Total Life Forever

(Sub Pop; 2010)

By David M. Goldstein | 17 July 2010

Foals’s early singles suggested a mathematically precise version of the Rapture with a British drill sergeant on vocals; songs like “Cassius” and “Balloons” being an advanced calculus-type of dance-punk that while rather impressive from a technical standpoint, were rendered somewhat annoying by the simplistic bark of frontman Yannis Philippakis. But they made waves (and won serious coolness points from this critic) by notably refusing to kiss Dave Sitek’s ring when they rejected his final mix of their debut album Antidotes (2008), and their chops were advanced enough to think that they might have some semblance of a future if they ever chose to apply them to full-fledged songs as opposed to shouted rhythm exercises.

The best hope for a future Foals direction seemed to lie in Antidotes‘ third single “Olympic Airwaves,” a song that was smoother and less frantic than those that preceded it, shot through with an atmospheric keyboard wash in addition to pinging harmonics that sounded like they were bouncing off a mirror. And in essence I just described Total Life Forever kick-off track “Blue Blood,” albeit with one crucial difference: somewhere between albums one and two, Philippakis learned to sing.

This development has greatly increased the enjoyment of his band, if only now because Foals’ songs are allowed to breathe. Philippakis still sounds distinctly British, employing that time-honored, sad boy croon not unlike that of Morrissey or Robert Smith, only less suicidal. The new-found emphasis on melody coincides with a conscious decision on the band’s part to play up their atmospheric side, with reverb-heavy washes of sound taking precedent over bludgeoning rhythms; songs like the six minute single “Spanish Sahara” and “Afterglow” shun instant gratification, instead gradually building to dizzying peaks and cacophony few thought this band capable of.

That said, the back and forth duels of the band’s eerily precise funk riffing remains, though they’re thankfully no longer dropping song titles like “Mathletics.” The guitars don’t so much rock out as bounce and refract like lasers on a glass surface, with a crispness that’s likely impossible to recreate outside of the studio. The stuttering funk under the title track’s fantastic chorus is so herky-jerk that it practically forfeits its appeal by being extremely difficult to dance to, unless your style of choice happens to be the Robot. Yet, despite Foals’ continued interest in angular riffing with its roots in math-rock (Philippakis and drummer Jack Bevan once played in defunct math rockers the Edmund Fitzgerald, the band has cited Don Caballero as a major influence), they no longer sound like a caffeinated DFA-signing. More accurate descriptions would include Gang of Four re-envisioned as shoegazers, or the one track on every Cure record (e.g. Wish‘s [1992] “Wendy Time,” Kiss Me, Kiss Me, Kiss Me‘s [1987] “Hot! Hot! Hot!”) where Smith attempts to get his swerve on. Not everything works, however—“Miami” is clumsy Duran Duran pastiche, and “This Orient” basically re-writes Bloc Party’s “Blue Light,” which still means it’s a better song than anything Bloc Party have released in the past five years.

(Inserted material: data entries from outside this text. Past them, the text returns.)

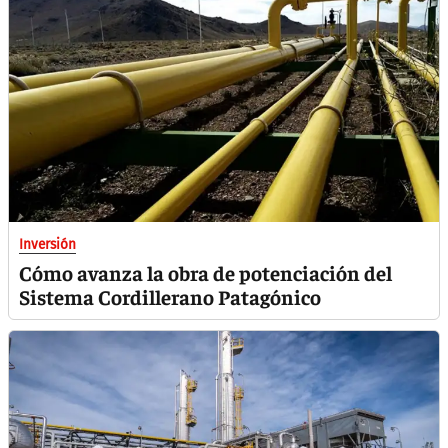
Inversión
Cómo avanza la obra de potenciación del
Sistema Cordillerano Patagónico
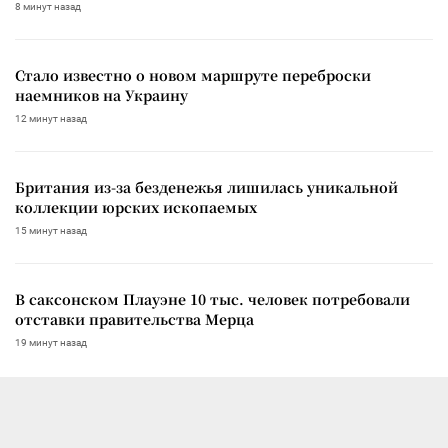
8 минут назад
Стало известно о новом маршруте переброски
наемников на Украину
12 минут назад
Британия из-за безденежья лишилась уникальной
коллекции юрских ископаемых
15 минут назад
В саксонском Плауэне 10 тыс. человек потребовали
отставки правительства Мерца
19 минут назад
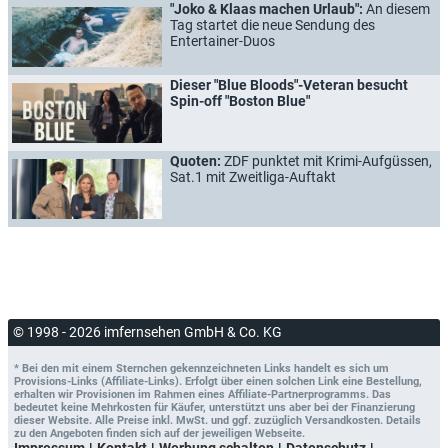
"Joko & Klaas machen Urlaub":
An diesem
Tag startet die neue Sendung des
Entertainer-Duos
Dieser "Blue Bloods"-Veteran besucht
Spin-off "Boston Blue"
Quoten:
ZDF punktet mit Krimi-Aufgüssen,
Sat.1 mit Zweitliga-Auftakt
© 1998 - 2026 imfernsehen GmbH & Co. KG
* Bei den mit einem Sternchen gekennzeichneten Links handelt es sich um
Provisions-Links (Affiliate-Links). Erfolgt über einen solchen Link eine Bestellung,
erhalten wir Provisionen im Rahmen eines Affiliate-Partnerprogramms. Das
bedeutet keine Mehrkosten für Käufer, unterstützt uns aber bei der Finanzierung
dieser Website. Alle Preise inkl. MwSt. und ggf. zuzüglich Versandkosten. Details
zu den Angeboten finden sich auf der jeweiligen Webseite.
Impressum
Kontakt
Werbung schalten
Datenschutz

If there’s one record that Total Life Forever immediately calls to mind, it’s fellow Britons the Horrors’ Primary Colours (2009). Not because the two records sound anything alike (they don’t), but both represent surprising, second album evolutionary leaps from bands that made necessary changes in the name of career longevity. With Total Life Forever, Foals have objectively identified the shortcomings (shouted vocals, claustrophobic song structures) of their first album, and erased them while keeping their trademark mathematical riffing intact. In doing so, they’ve left themselves numerous directions with which to pursue album number three, and I’m extremely curious to see how they call pull off this precision onstage.